INTERVIEW-Nobel Peace Prize wide open, no obvious pick

* Record number under consideration

* Tsvangirai, Betancourt mooted, but committee won't comment

* Winner to be announced on Oct. 9

OSLO, Sept 25 (Reuters) - A record number of candidates remains in the running for the Nobel Peace Prize two weeks before a winner is announced, the head of the Norwegian Nobel Institute told Reuters on Friday.

A total of 205 individuals and organisations were nominated for the prize.

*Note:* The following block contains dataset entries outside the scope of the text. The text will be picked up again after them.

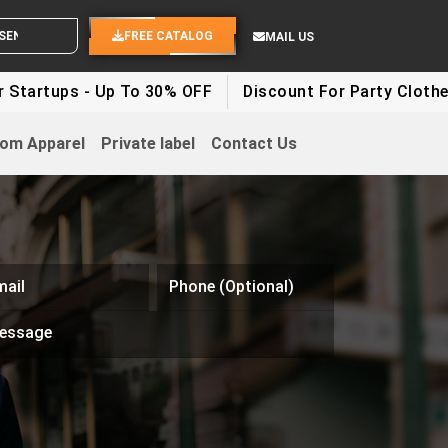
YOUR IDEAS
FREE CATALOG
MAIL US
 - Up To 30% OFF
Discount For Party Clothes - Up To
om Apparel
Private label
Contact Us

Geir Lundestad said the number still under consideration was "significantly higher" than the two to three on the shortlist most years since his tenure began in 1990.

"This late in the selection process we have never had as many candidates left," the history professor said in an interview.

"This is not a year when the candidate seems rather obvious."

Unlike some years, he said there were no "heavy, heavy favourites" to win the prize, named for the 19th-century Swedish philanthropist and inventor of dynamite, which is seen as one of the world's greatest accolades.

Zimbabwe's Prime Minister Morgan Tsvangirai, French-Colombian politician and former hostage Ingrid Betancourt, Vietnamese Buddhist monk Thich Quang Do and various U.N. organisations have gained traction as possible nominees, but true to form the institute declined to comment.

"We represent a mixture of realism and idealism: We love bridge building, we are slightly left of centre globally and this is maybe where the prize should be positioned," Lundestad said about the five-member Nobel committee.

"But remember, I have revealed nothing," he added.

He said the world's biggest story of the past year -- the global economic meltdown -- has not had much impact on the candidates put forward for the secretive Nobel committee.

But also not many high-level peace processes have made much headway this year, keeping the field of candidates wide open.

In his 1895 will, Nobel created the prize for those who do most for "fraternity between the nations, the abolition or reduction of standing armies and the formation and spreading of peace congresses".


The Nobel committee has "widened the definition of peace" to include humanitarian work from its onset in 1901, added human rights in the 1960s and environmental activism this decade.

Some say that with much focus on global climate talks due in Copenhagen later this year, the five-member Norwegian Nobel committee could again award the prize for environmentalism.

Green activists won the prize twice in the past five years, with former U.S. vice president Al Gore and the United Nations climate research panel winning in 2007 and Kenyan conservationist Wangari Maathai in 2004.

Lundestad said the link between the environment and peace was becoming increasingly apparent as melting Arctic ice triggers new territorial claims, rising ocean waters force migration and desertification spreads all types of hardships.

But he said the panel had "no rotation" for types of peace work or the region from which the winner hails. Over time "all paths to peace" and all continents will be honoured, he said.

The independent international Peace Research Institute in Oslo picked Colombian peace activist Piedad Cordoba, Jordanian interfaith dialogue pioneer Ghazi bin Muhammad and Afghan human rights activist Sima Samar as its favourites for the prize.